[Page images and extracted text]
::::::

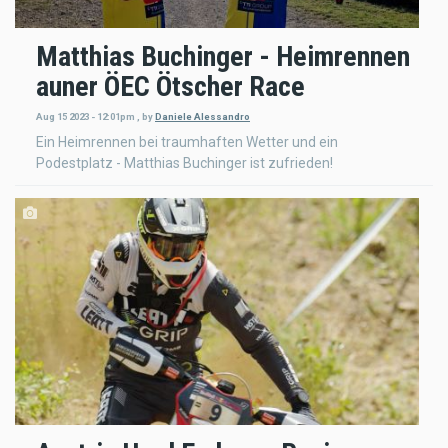
Matthias Buchinger - Heimrennen
auner ÖEC Ötscher Race
Aug 15 2023 - 12:01pm
,
by
Daniele Alessandro
Ein Heimrennen bei traumhaften Wetter und ein
Podestplatz - Matthias Buchinger ist zufrieden!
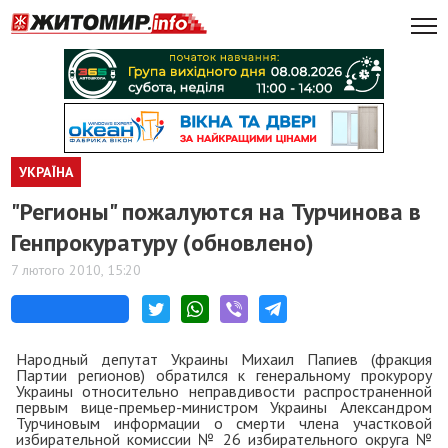
УКРАЇНА
"Регионы" пожалуются на Турчинова в
Генпрокуратуру (обновлено)
7 лютого 2010, 15:20
Народный депутат Украины Михаил Папиев (фракция
Партии регионов) обратился к генеральному прокурору
Украины относительно неправдивости распространенной
первым вице-премьер-министром Украины Александром
Турчиновым информации о смерти члена участковой
избирательной комиссии № 26 избирательного округа №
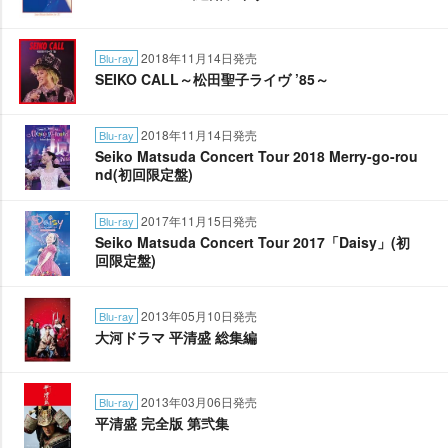
2018年11月14日発売
Blu-ray
SEIKO CALL～松田聖子ライヴ ’85～
2018年11月14日発売
Blu-ray
Seiko Matsuda Concert Tour 2018 Merry-go-rou
nd(初回限定盤)
2017年11月15日発売
Blu-ray
Seiko Matsuda Concert Tour 2017「Daisy」(初
回限定盤)
2013年05月10日発売
Blu-ray
大河ドラマ 平清盛 総集編
2013年03月06日発売
Blu-ray
平清盛 完全版 第弐集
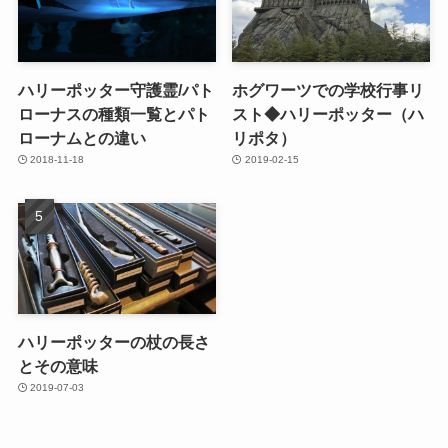
ハリーポッター守護霊/パト
ホグワーツでの学校行事リ
ローナスの種類一覧とパト
スト◆ハリーポッター（ハ
ローナムとの違い
リポタ）
2018-11-18
2019-02-15
ハリーポッターの杖の長さ
とその意味
2019-07-03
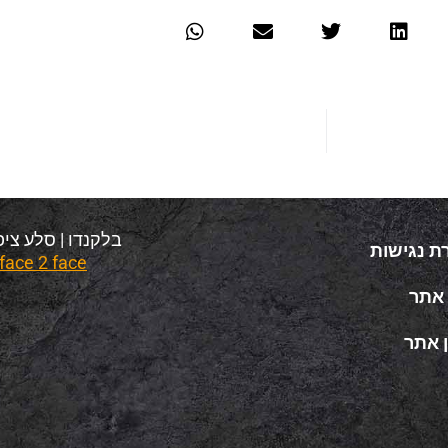
בלקנדו | סלע ציפורי 2025 © כל הזכויו
ת נגישות
face 2 face – בניית חנויות וירטואליות
אתר
 אתר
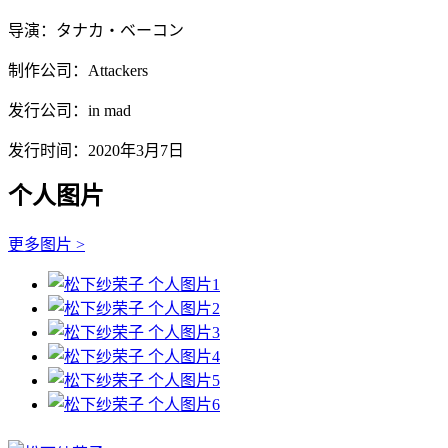
导演：タナカ・ベーコン
制作公司：Attackers
发行公司：in mad
发行时间：2020年3月7日
个人图片
更多图片 >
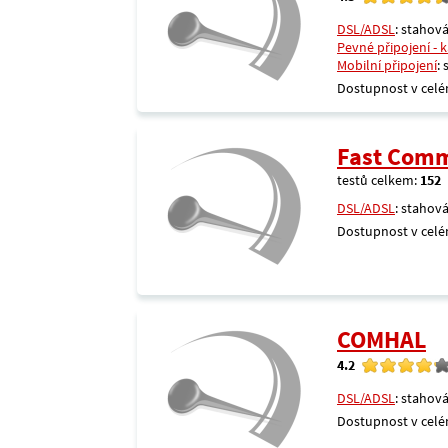
DSL/ADSL
: stahová
Pevné připojení - 
Mobilní připojení
:
Dostupnost v celé
Fast Comm
testů celkem:
152
DSL/ADSL
: stahová
Dostupnost v celé
COMHAL
4.2
DSL/ADSL
: stahová
Dostupnost v celé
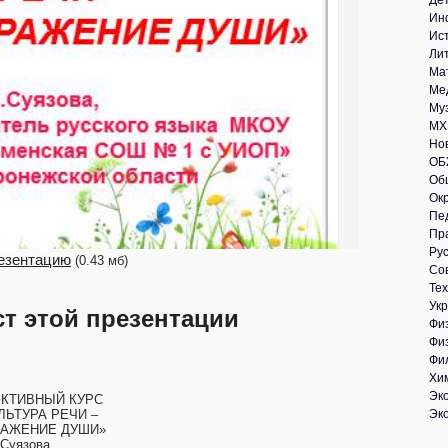
Де
Ин
Ис
Ли
Ма
Ме
Му
МХ
Но
ОБ
Об
Ок
Пе
Пр
Рус
езентацию
(0.43 мб)
Со
Те
Укр
ст этой презентации
Фи
Фи
Фи
Хи
Эк
КТИВНЫЙ КУРС
ЛЬТУРА РЕЧИ –
Эк
РАЖЕНИЕ ДУШИ»
.Суязова,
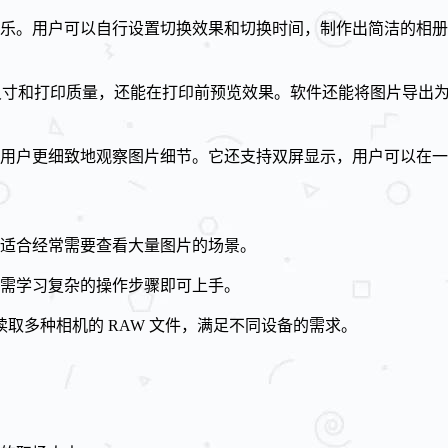
乐。用户可以自行设置切换效果和切换时间，制作出简洁的相册
纸张尺寸和打印质量，还能在打印前预览效果。软件还能将图片导出为
用户更细致地观察图片细节。它还支持双屏显示，用户可以在一
适合经常需要查看大量图片的场景。
需学习复杂的操作步骤即可上手。
，能够读取多种相机的 RAW 文件，满足不同设备的需求。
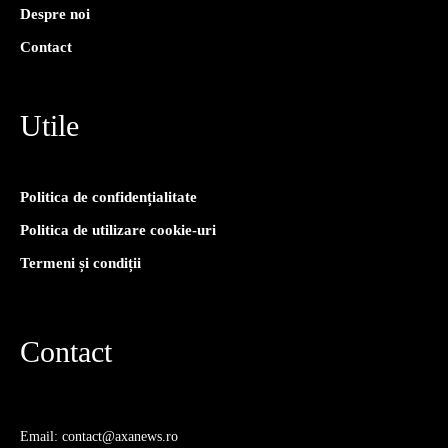
Despre noi
Contact
Utile
Politica de confidențialitate
Politica de utilizare cookie-uri
Termeni și condiții
Contact
Email: contact@axanews.ro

::::::

## EXERCISE DESCRIPTION
A word-for-word copy of the data above is needed, one that omits the pictures.

## RESPONSE TO THIS TASK
Matthias Buchinger - Heimrennen
auner ÖEC Ötscher Race
Aug 15 2023 - 12:01pm
,
by
Daniele Alessandro
Ein Heimrennen bei traumhaften Wetter und ein
Podestplatz - Matthias Buchinger ist zufrieden!
УКРАЇНА
"Регионы" пожалуются на Турчинова в
Генпрокуратуру (обновлено)
7 лютого 2010, 15:20
Народный депутат Украины Михаил Папиев (фракция
Партии регионов) обратился к генеральному прокурору
Украины относительно неправдивости распространенной
первым вице-премьер-министром Украины Александром
Турчиновым информации о смерти члена участковой
избирательной комиссии № 26 избирательного округа №
2018年11月14日発売
Blu-ray
SEIKO CALL～松田聖子ライヴ ’85～
2018年11月14日発売
Blu-ray
Seiko Matsuda Concert Tour 2018 Merry-go-rou
nd(初回限定盤)
2017年11月15日発売
Blu-ray
Seiko Matsuda Concert Tour 2017「Daisy」(初
回限定盤)
2013年05月10日発売
Blu-ray
大河ドラマ 平清盛 総集編
2013年03月06日発売
Blu-ray
平清盛 完全版 第弐集
ハリーポッター守護霊/パト
ホグワーツでの学校行事リ
ローナスの種類一覧とパト
スト◆ハリーポッター（ハ
ローナムとの違い
リポタ）
2018-11-18
2019-02-15
ハリーポッターの杖の長さ
とその意味
2019-07-03
בלקנדו | סלע ציפורי 2025 © כל הזכויו
ת נגישות
face 2 face – בניית חנויות וירטואליות
אתר
 אתר
导演：タナカ・ベーコン
制作公司：Attackers
发行公司：in mad
发行时间：2020年3月7日
个人图片
更多图片 >
DSL/ADSL
: stahová
Pevné připojení - 
Mobilní připojení
:
Dostupnost v celé
Fast Comm
testů celkem:
152
DSL/ADSL
: stahová
Dostupnost v celé
COMHAL
4.2
DSL/ADSL
: stahová
Dostupnost v celé
Де
Ин
Ис
Ли
Ма
Ме
Му
МХ
Но
ОБ
Об
Ок
Пе
Пр
Рус
езентацию
(0.43 мб)
Со
Те
Укр
ст этой презентации
Фи
Фи
Фи
Хи
Эк
КТИВНЫЙ КУРС
ЛЬТУРА РЕЧИ –
Эк
РАЖЕНИЕ ДУШИ»
.Суязова,
乐。用户可以自行设置切换效果和切换时间，制作出简洁的相册
纸张尺寸和打印质量，还能在打印前预览效果。软件还能将图片导出为
用户更细致地观察图片细节。它还支持双屏显示，用户可以在一
适合经常需要查看大量图片的场景。
需学习复杂的操作步骤即可上手。
，能够读取多种相机的 RAW 文件，满足不同设备的需求。
Despre noi
Contact
Utile
Politica de confidențialitate
Politica de utilizare cookie-uri
Termeni și condiții
Contact
Email: contact@axanews.ro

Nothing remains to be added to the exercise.